# aqua soil vs netlea question



## xriddler (Feb 16, 2012)

I have read about a post on TPT forum and GTAA about netlea by a forum member and tried to contact him/her but i do not think they frequent this forum anymore. 

I would liek to find out what are your thoughts about the ADA substrate system, the whole shebang of soil, power sand, penac and bacter additives? AI said ADA soil being less effective now, is that true too?

I read that netlea will turn to mush, does it have to be replaced? what if i dont replace it and what is the worst case scenario? Would ADA substrate system turn to mush too and has anyone compared their longevity side by side yet? 

SORRY to ask so many questions its just that its hard deciding the right substrate system. I am not going for a bee shrimp tank but more of a planted tank with some neo shrimp.

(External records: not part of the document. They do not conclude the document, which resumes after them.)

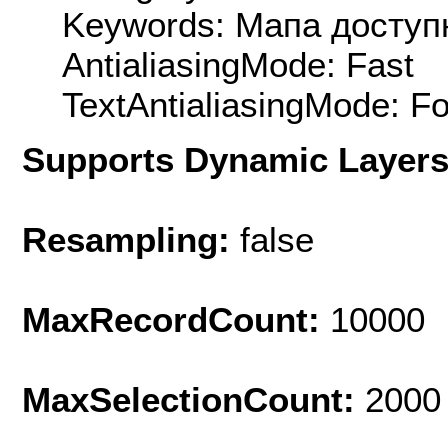
Keywords: Мапа доступ
AntialiasingMode: Fast
TextAntialiasingMode: F
Supports Dynamic Layer
Resampling:
false
MaxRecordCount:
10000
MaxSelectionCount:
2000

I was thinking of doing iwagumi style aquascaping and i dont think eco complete or flourite would be has easy to aquascape as either of these two products. 

Hope to pick everyones brain about this.


----------



## xriddler (Feb 16, 2012)

questions have been answered thx!


----------



## snaggle (Feb 19, 2010)

Would you mind posting the answers here I would like to know


----------



## iam.mike (Jan 25, 2012)

Me three if you don't mind thx



Sent from my iPad using Tapatalk


----------



## xriddler (Feb 16, 2012)

The forum member told me that they never went with ADA substrate system and that if you put netlea tanks and ada tanks side by side you probably cant tell which system had the $180 worth of powder sprinkled underneath it. But some people do swear by ADA's substrate system but i think i sorta agree its more like a marketing gimmick. 

His experience with netlea is that it does eventually break down and will probably break down faster when tap water is used. Suggested me to use RO water and to remineralize the soil, as that would make it last a little bit longer. 

I was not able to find out the longevity of ADA substrate system and would still like to find out about that but as substrate goes both will grow plants the same way. 

Also, Netlea is cheaper and i am leaning towards that for my first starfire tank just to get a hang of things. But both options i think he mentioned does limit me to keeping bee shrimp type species. 

I have just asked him/her about what would happen if the soil breaks down and what will be the worst case scenario is not replaced.


----------



## Ryan.Wilton (Dec 12, 2012)

How would RO water remineralize the soil? I was under the impression that RO water had no minerals left within it?


----------



## xriddler (Feb 16, 2012)

no he said to use RO water and then re mineralize it. sorry i worded it wrongly


----------